Excerpt from: Making Special Education Actually Work (click for full article)
In November 2012, a decision was issued by a California appellate court that requires disclosure of a public agency’s attorney fees and costs when those records are requested pursuant to a written California Public Records Act (“CPRA”) request, even while litigation is pending in which the public agency is one of the parties. The County of Los Angeles brought the matter up on appeal after it lost on this issue in a lower court, only to lose on the issue again. This can be good news for families and their attorneys who find themselves engaged in litigation on behalf of their special education students in California.
Here’s the scenario in a nutshell: CPRA requests can be submitted for public information any old time a citizen wants and a public agency can only refuse to disclose requested documents for a very limited number of reasons. A document may not be provided in response to a PRA request if it contains information that is subject to attorney-client privilege or is otherwise attorney work product. Documents specifically prepared for the pending litigation are excluded, presumably because they are covered under the attorney work product exclusion.
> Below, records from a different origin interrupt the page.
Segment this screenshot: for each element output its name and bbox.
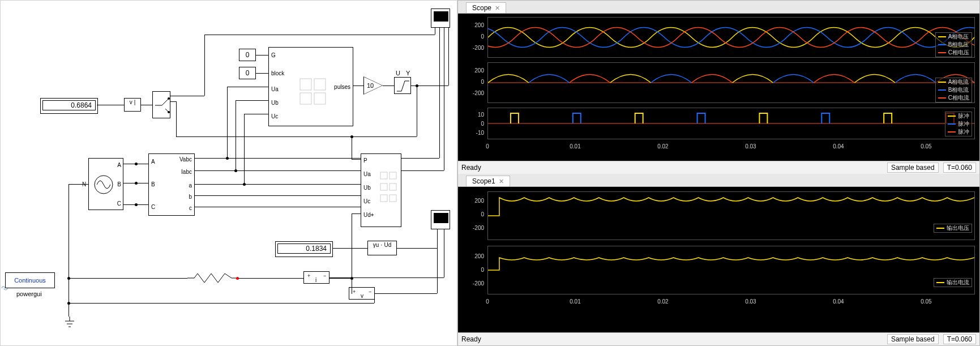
- mean-block[interactable]: γu · Ud: [367, 241, 397, 255]
- legend-item: 脉冲: [958, 112, 969, 120]
- wire: [448, 31, 449, 86]
- scope-yaxis: 200 0 -200 200 0 -200 10 0 -10: [458, 14, 486, 161]
- node: [350, 135, 353, 138]
- svg-text:i: i: [315, 277, 316, 283]
- svg-rect-11: [390, 172, 396, 179]
- converter-block[interactable]: P Ua Ub Uc Ud+: [361, 153, 401, 227]
- legend-current: A相电流 B相电流 C相电流: [935, 78, 972, 102]
- saturation-icon: [395, 78, 412, 95]
- wire: [238, 278, 303, 279]
- ytick: 200: [460, 253, 484, 259]
- port-Iabc: Iabc: [181, 169, 192, 175]
- port-c2: c: [189, 205, 192, 211]
- node: [416, 84, 418, 87]
- port-b: B: [117, 181, 121, 187]
- wire: [375, 293, 437, 294]
- powergui-block[interactable]: Continuous: [5, 272, 55, 288]
- port-cub: Ub: [363, 185, 371, 191]
- svg-point-7: [168, 97, 170, 100]
- scope-tabbar: Scope ✕: [458, 1, 979, 14]
- legend-item: 脉冲: [958, 120, 969, 128]
- scope-xaxis: 0 0.01 0.02 0.03 0.04 0.05: [487, 140, 975, 151]
- display1-block[interactable]: 0.6864: [40, 98, 98, 114]
- node: [350, 277, 353, 280]
- wire: [204, 35, 205, 96]
- wire: [352, 159, 361, 160]
- current-sensor-block[interactable]: +−i: [303, 271, 329, 284]
- legend-item: B相电流: [948, 86, 969, 94]
- wire: [256, 55, 268, 55]
- status-mode: Sample based: [887, 334, 939, 344]
- scope1-status-bar: Ready Sample based T=0.060: [458, 332, 979, 345]
- wire: [444, 31, 444, 170]
- thyristor-bridge-icon: [379, 171, 399, 205]
- voltage-sensor-block[interactable]: +−v: [349, 287, 375, 300]
- powergui-mode: Continuous: [14, 277, 46, 284]
- node: [243, 183, 246, 186]
- svg-text:v: v: [361, 293, 363, 299]
- scope1-tab[interactable]: Scope1 ✕: [466, 176, 510, 186]
- scope1-yaxis: 200 0 -200 200 0 -200: [458, 187, 486, 332]
- simulink-canvas[interactable]: 0 0 G block Ua Ub Uc pulses 10 U: [0, 0, 457, 346]
- powergui-name: powergui: [16, 291, 42, 297]
- ytick: -10: [460, 130, 484, 136]
- svg-text:−: −: [369, 289, 371, 294]
- wire: [437, 233, 438, 248]
- port-Vabc: Vabc: [179, 156, 192, 163]
- wire: [176, 136, 417, 137]
- abs-out: |: [134, 99, 136, 105]
- legend-item: B相电压: [948, 41, 969, 49]
- port-C: C: [151, 204, 155, 210]
- switch-block[interactable]: [152, 91, 170, 118]
- svg-rect-15: [390, 195, 396, 202]
- scope-tab[interactable]: Scope ✕: [466, 2, 506, 13]
- wire: [170, 101, 176, 102]
- wire: [69, 278, 187, 279]
- resistor-block[interactable]: [187, 272, 238, 284]
- legend-item: C相电流: [948, 94, 969, 102]
- abs-block[interactable]: v |: [124, 98, 141, 112]
- three-phase-measurement-block[interactable]: A B C Vabc Iabc a b c: [148, 153, 195, 216]
- wire: [227, 87, 268, 87]
- ytick: -200: [460, 90, 484, 96]
- three-phase-source-block[interactable]: A B C N: [88, 158, 123, 210]
- ytick: 200: [460, 198, 484, 204]
- xtick: 0.01: [570, 143, 580, 149]
- wire: [227, 87, 228, 158]
- xtick: 0: [486, 143, 489, 149]
- scope1-xaxis: 0 0.01 0.02 0.03 0.04 0.05: [487, 296, 975, 306]
- legend-item: A相电流: [948, 78, 969, 86]
- wire: [244, 114, 245, 184]
- xtick: 0.05: [921, 143, 931, 149]
- constant-value: 0: [246, 51, 250, 59]
- scope1-block[interactable]: [431, 210, 450, 229]
- constant-block[interactable]: 0: [239, 67, 256, 79]
- scope-plot-pulse: 脉冲 脉冲 脉冲: [487, 108, 975, 139]
- close-icon[interactable]: ✕: [495, 5, 500, 12]
- node: [234, 169, 237, 172]
- constant-g[interactable]: 0: [239, 49, 256, 61]
- pulse-generator-block[interactable]: G block Ua Ub Uc pulses: [268, 47, 353, 126]
- scope-body[interactable]: 200 0 -200 200 0 -200 10 0 -10 A相电压: [458, 14, 979, 161]
- sat-out-label: Y: [406, 70, 410, 76]
- status-time: T=0.060: [943, 163, 976, 173]
- ytick: 0: [460, 267, 484, 273]
- svg-text:−: −: [323, 273, 326, 279]
- display2-value: 0.1834: [277, 244, 331, 254]
- saturation-block[interactable]: [394, 77, 411, 94]
- port-cua: Ua: [363, 171, 371, 177]
- scope-block[interactable]: [431, 8, 450, 28]
- wire: [244, 114, 268, 114]
- scope-icon: [434, 11, 448, 22]
- port-cuc: Uc: [363, 198, 370, 204]
- port-B: B: [151, 181, 155, 187]
- close-icon[interactable]: ✕: [499, 178, 504, 185]
- ytick: -200: [460, 280, 484, 287]
- port-ub: Ub: [271, 100, 279, 106]
- xtick: 0.05: [921, 298, 931, 305]
- wire: [329, 278, 352, 279]
- svg-text:+: +: [307, 273, 310, 279]
- scope1-body[interactable]: 200 0 -200 200 0 -200 输出电压: [458, 187, 979, 332]
- display2-block[interactable]: 0.1834: [275, 241, 333, 257]
- ground-block[interactable]: [64, 317, 75, 329]
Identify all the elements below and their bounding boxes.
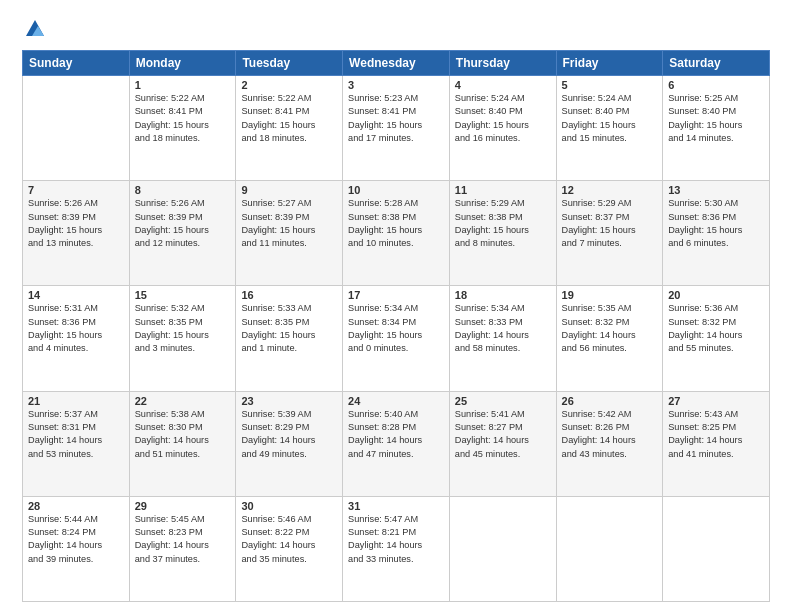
- calendar-cell: 6Sunrise: 5:25 AM Sunset: 8:40 PM Daylig…: [663, 76, 770, 181]
- calendar-cell: 16Sunrise: 5:33 AM Sunset: 8:35 PM Dayli…: [236, 286, 343, 391]
- calendar-cell: 17Sunrise: 5:34 AM Sunset: 8:34 PM Dayli…: [343, 286, 450, 391]
- day-number: 1: [135, 79, 231, 91]
- day-number: 30: [241, 500, 337, 512]
- day-info: Sunrise: 5:22 AM Sunset: 8:41 PM Dayligh…: [241, 92, 337, 145]
- calendar-cell: 7Sunrise: 5:26 AM Sunset: 8:39 PM Daylig…: [23, 181, 130, 286]
- day-number: 7: [28, 184, 124, 196]
- day-info: Sunrise: 5:23 AM Sunset: 8:41 PM Dayligh…: [348, 92, 444, 145]
- day-number: 5: [562, 79, 658, 91]
- calendar-header-sunday: Sunday: [23, 51, 130, 76]
- day-info: Sunrise: 5:24 AM Sunset: 8:40 PM Dayligh…: [562, 92, 658, 145]
- day-number: 15: [135, 289, 231, 301]
- calendar-cell: 20Sunrise: 5:36 AM Sunset: 8:32 PM Dayli…: [663, 286, 770, 391]
- day-number: 8: [135, 184, 231, 196]
- logo: [22, 18, 46, 40]
- day-info: Sunrise: 5:28 AM Sunset: 8:38 PM Dayligh…: [348, 197, 444, 250]
- day-number: 16: [241, 289, 337, 301]
- day-number: 2: [241, 79, 337, 91]
- calendar-cell: 9Sunrise: 5:27 AM Sunset: 8:39 PM Daylig…: [236, 181, 343, 286]
- day-number: 25: [455, 395, 551, 407]
- day-info: Sunrise: 5:29 AM Sunset: 8:37 PM Dayligh…: [562, 197, 658, 250]
- logo-icon: [24, 18, 46, 40]
- day-number: 12: [562, 184, 658, 196]
- calendar-cell: 18Sunrise: 5:34 AM Sunset: 8:33 PM Dayli…: [449, 286, 556, 391]
- calendar-header-row: SundayMondayTuesdayWednesdayThursdayFrid…: [23, 51, 770, 76]
- calendar: SundayMondayTuesdayWednesdayThursdayFrid…: [22, 50, 770, 602]
- day-info: Sunrise: 5:43 AM Sunset: 8:25 PM Dayligh…: [668, 408, 764, 461]
- day-info: Sunrise: 5:46 AM Sunset: 8:22 PM Dayligh…: [241, 513, 337, 566]
- day-info: Sunrise: 5:34 AM Sunset: 8:33 PM Dayligh…: [455, 302, 551, 355]
- calendar-cell: 3Sunrise: 5:23 AM Sunset: 8:41 PM Daylig…: [343, 76, 450, 181]
- day-number: 10: [348, 184, 444, 196]
- day-number: 14: [28, 289, 124, 301]
- calendar-header-tuesday: Tuesday: [236, 51, 343, 76]
- calendar-cell: 27Sunrise: 5:43 AM Sunset: 8:25 PM Dayli…: [663, 391, 770, 496]
- calendar-header-thursday: Thursday: [449, 51, 556, 76]
- calendar-cell: 1Sunrise: 5:22 AM Sunset: 8:41 PM Daylig…: [129, 76, 236, 181]
- calendar-cell: 8Sunrise: 5:26 AM Sunset: 8:39 PM Daylig…: [129, 181, 236, 286]
- day-info: Sunrise: 5:32 AM Sunset: 8:35 PM Dayligh…: [135, 302, 231, 355]
- day-number: 3: [348, 79, 444, 91]
- day-number: 24: [348, 395, 444, 407]
- day-number: 26: [562, 395, 658, 407]
- day-info: Sunrise: 5:22 AM Sunset: 8:41 PM Dayligh…: [135, 92, 231, 145]
- day-number: 11: [455, 184, 551, 196]
- day-number: 28: [28, 500, 124, 512]
- calendar-cell: 25Sunrise: 5:41 AM Sunset: 8:27 PM Dayli…: [449, 391, 556, 496]
- calendar-cell: 31Sunrise: 5:47 AM Sunset: 8:21 PM Dayli…: [343, 496, 450, 601]
- calendar-cell: 23Sunrise: 5:39 AM Sunset: 8:29 PM Dayli…: [236, 391, 343, 496]
- day-info: Sunrise: 5:35 AM Sunset: 8:32 PM Dayligh…: [562, 302, 658, 355]
- day-info: Sunrise: 5:37 AM Sunset: 8:31 PM Dayligh…: [28, 408, 124, 461]
- day-number: 20: [668, 289, 764, 301]
- calendar-header-monday: Monday: [129, 51, 236, 76]
- calendar-cell: [556, 496, 663, 601]
- calendar-cell: 10Sunrise: 5:28 AM Sunset: 8:38 PM Dayli…: [343, 181, 450, 286]
- calendar-cell: 29Sunrise: 5:45 AM Sunset: 8:23 PM Dayli…: [129, 496, 236, 601]
- calendar-header-wednesday: Wednesday: [343, 51, 450, 76]
- calendar-cell: 22Sunrise: 5:38 AM Sunset: 8:30 PM Dayli…: [129, 391, 236, 496]
- calendar-cell: 11Sunrise: 5:29 AM Sunset: 8:38 PM Dayli…: [449, 181, 556, 286]
- day-number: 4: [455, 79, 551, 91]
- day-info: Sunrise: 5:42 AM Sunset: 8:26 PM Dayligh…: [562, 408, 658, 461]
- day-number: 31: [348, 500, 444, 512]
- calendar-cell: 14Sunrise: 5:31 AM Sunset: 8:36 PM Dayli…: [23, 286, 130, 391]
- day-info: Sunrise: 5:45 AM Sunset: 8:23 PM Dayligh…: [135, 513, 231, 566]
- calendar-cell: 5Sunrise: 5:24 AM Sunset: 8:40 PM Daylig…: [556, 76, 663, 181]
- calendar-cell: 13Sunrise: 5:30 AM Sunset: 8:36 PM Dayli…: [663, 181, 770, 286]
- day-number: 13: [668, 184, 764, 196]
- calendar-cell: 30Sunrise: 5:46 AM Sunset: 8:22 PM Dayli…: [236, 496, 343, 601]
- day-number: 19: [562, 289, 658, 301]
- day-number: 23: [241, 395, 337, 407]
- calendar-week-3: 14Sunrise: 5:31 AM Sunset: 8:36 PM Dayli…: [23, 286, 770, 391]
- calendar-cell: 2Sunrise: 5:22 AM Sunset: 8:41 PM Daylig…: [236, 76, 343, 181]
- calendar-cell: 21Sunrise: 5:37 AM Sunset: 8:31 PM Dayli…: [23, 391, 130, 496]
- day-info: Sunrise: 5:29 AM Sunset: 8:38 PM Dayligh…: [455, 197, 551, 250]
- day-number: 27: [668, 395, 764, 407]
- calendar-week-1: 1Sunrise: 5:22 AM Sunset: 8:41 PM Daylig…: [23, 76, 770, 181]
- calendar-week-4: 21Sunrise: 5:37 AM Sunset: 8:31 PM Dayli…: [23, 391, 770, 496]
- day-number: 21: [28, 395, 124, 407]
- day-info: Sunrise: 5:26 AM Sunset: 8:39 PM Dayligh…: [135, 197, 231, 250]
- day-number: 29: [135, 500, 231, 512]
- day-number: 22: [135, 395, 231, 407]
- calendar-cell: [449, 496, 556, 601]
- calendar-cell: 4Sunrise: 5:24 AM Sunset: 8:40 PM Daylig…: [449, 76, 556, 181]
- calendar-cell: 12Sunrise: 5:29 AM Sunset: 8:37 PM Dayli…: [556, 181, 663, 286]
- calendar-week-5: 28Sunrise: 5:44 AM Sunset: 8:24 PM Dayli…: [23, 496, 770, 601]
- day-number: 9: [241, 184, 337, 196]
- day-info: Sunrise: 5:31 AM Sunset: 8:36 PM Dayligh…: [28, 302, 124, 355]
- calendar-cell: [23, 76, 130, 181]
- calendar-week-2: 7Sunrise: 5:26 AM Sunset: 8:39 PM Daylig…: [23, 181, 770, 286]
- day-info: Sunrise: 5:27 AM Sunset: 8:39 PM Dayligh…: [241, 197, 337, 250]
- day-info: Sunrise: 5:38 AM Sunset: 8:30 PM Dayligh…: [135, 408, 231, 461]
- calendar-cell: 26Sunrise: 5:42 AM Sunset: 8:26 PM Dayli…: [556, 391, 663, 496]
- day-info: Sunrise: 5:25 AM Sunset: 8:40 PM Dayligh…: [668, 92, 764, 145]
- page: SundayMondayTuesdayWednesdayThursdayFrid…: [0, 0, 792, 612]
- calendar-cell: 24Sunrise: 5:40 AM Sunset: 8:28 PM Dayli…: [343, 391, 450, 496]
- day-info: Sunrise: 5:44 AM Sunset: 8:24 PM Dayligh…: [28, 513, 124, 566]
- day-info: Sunrise: 5:36 AM Sunset: 8:32 PM Dayligh…: [668, 302, 764, 355]
- day-number: 6: [668, 79, 764, 91]
- calendar-cell: 28Sunrise: 5:44 AM Sunset: 8:24 PM Dayli…: [23, 496, 130, 601]
- day-info: Sunrise: 5:34 AM Sunset: 8:34 PM Dayligh…: [348, 302, 444, 355]
- day-number: 17: [348, 289, 444, 301]
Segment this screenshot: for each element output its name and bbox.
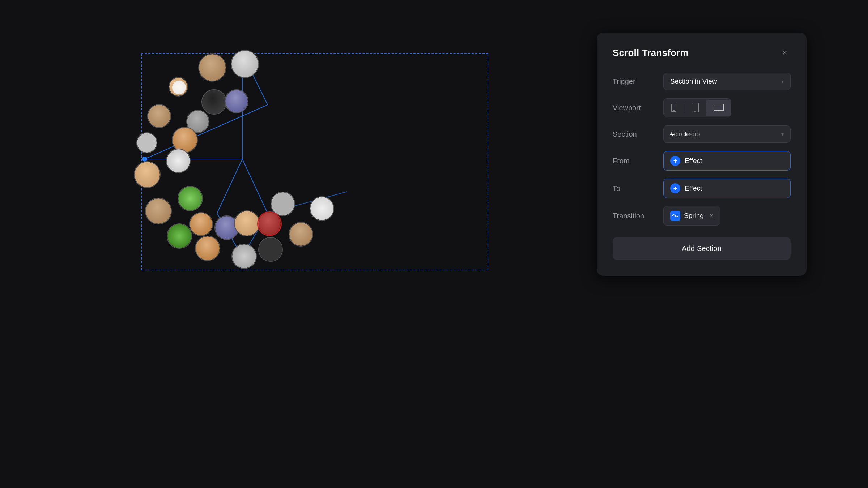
section-control: #circle-up ▾ [663, 125, 791, 143]
panel-header: Scroll Transform × [613, 47, 791, 59]
svg-rect-4 [673, 110, 675, 111]
transition-pill[interactable]: Spring × [663, 206, 720, 226]
avatar [167, 223, 192, 249]
to-effect-label: Effect [685, 184, 702, 192]
section-label: Section [613, 130, 663, 138]
trigger-control: Section in View ▾ [663, 73, 791, 90]
trigger-chevron-icon: ▾ [781, 78, 784, 84]
svg-rect-7 [714, 104, 724, 111]
avatar [258, 237, 283, 262]
trigger-dropdown[interactable]: Section in View ▾ [663, 73, 791, 90]
avatar [225, 89, 248, 113]
trigger-label: Trigger [613, 77, 663, 86]
from-control: + Effect [663, 151, 791, 171]
from-effect-icon: + [670, 156, 680, 166]
avatar [257, 211, 282, 236]
avatar [166, 149, 191, 173]
canvas [0, 0, 687, 488]
avatar [289, 222, 313, 247]
mobile-icon [671, 104, 677, 112]
from-label: From [613, 157, 663, 165]
viewport-buttons [663, 98, 731, 117]
avatar [169, 77, 188, 97]
from-effect-label: Effect [685, 157, 702, 165]
trigger-value: Section in View [670, 77, 717, 85]
viewport-control [663, 98, 791, 117]
avatar [134, 161, 161, 188]
svg-rect-6 [694, 111, 696, 112]
avatar [189, 212, 213, 236]
from-effect-button[interactable]: + Effect [663, 151, 791, 171]
viewport-label: Viewport [613, 104, 663, 112]
avatar [178, 186, 203, 211]
section-value: #circle-up [670, 130, 700, 138]
avatar [201, 89, 227, 115]
to-label: To [613, 184, 663, 193]
scroll-transform-panel: Scroll Transform × Trigger Section in Vi… [597, 33, 807, 276]
to-effect-icon: + [670, 183, 680, 193]
selection-box [141, 53, 488, 270]
svg-rect-8 [717, 111, 720, 111]
avatar [147, 104, 171, 128]
avatar [231, 50, 259, 78]
add-section-button[interactable]: Add Section [613, 237, 791, 260]
avatar [136, 132, 157, 153]
viewport-desktop-button[interactable] [706, 100, 731, 116]
viewport-mobile-button[interactable] [664, 99, 684, 116]
trigger-row: Trigger Section in View ▾ [613, 72, 791, 90]
desktop-icon [714, 104, 724, 111]
viewport-row: Viewport [613, 98, 791, 117]
close-button[interactable]: × [779, 47, 791, 59]
to-effect-button[interactable]: + Effect [663, 179, 791, 198]
avatar [234, 210, 260, 236]
avatar [231, 244, 257, 269]
section-dropdown[interactable]: #circle-up ▾ [663, 125, 791, 143]
section-row: Section #circle-up ▾ [613, 125, 791, 143]
to-control: + Effect [663, 179, 791, 198]
transition-row: Transition Spring × [613, 206, 791, 226]
section-chevron-icon: ▾ [781, 131, 784, 137]
avatar [195, 236, 220, 261]
transition-value: Spring [684, 212, 704, 220]
transition-control: Spring × [663, 206, 791, 226]
to-row: To + Effect [613, 179, 791, 198]
viewport-tablet-button[interactable] [684, 99, 706, 117]
tablet-icon [692, 103, 699, 112]
avatar [145, 198, 172, 224]
from-row: From + Effect [613, 151, 791, 171]
panel-title: Scroll Transform [613, 47, 689, 59]
transition-label: Transition [613, 212, 663, 220]
avatar [310, 196, 334, 221]
transition-close-icon[interactable]: × [710, 212, 714, 220]
spring-icon [670, 211, 680, 221]
avatar [198, 53, 226, 82]
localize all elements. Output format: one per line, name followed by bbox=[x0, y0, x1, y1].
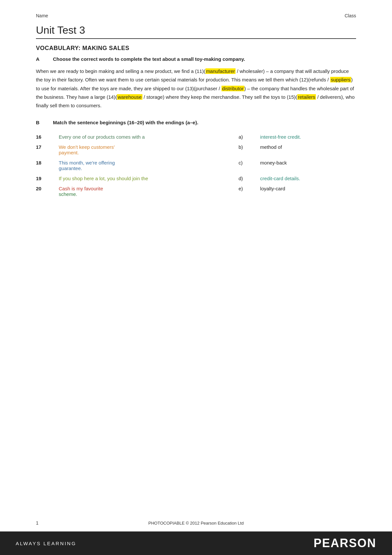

The problem, here, was that LA County evidently asserted the position that any documents relating to the litigation were excluded from disclosure, such as their legal expenses for the pending litigation, which the Courts failed to support. Because the public’s right to know what the government is doing with the tax dollars we give it carries so much weight, CRPA is to be interpreted broadly and its exclusions are to be interpreted narrowly. In other words, the law is more in favor of disclosure than not.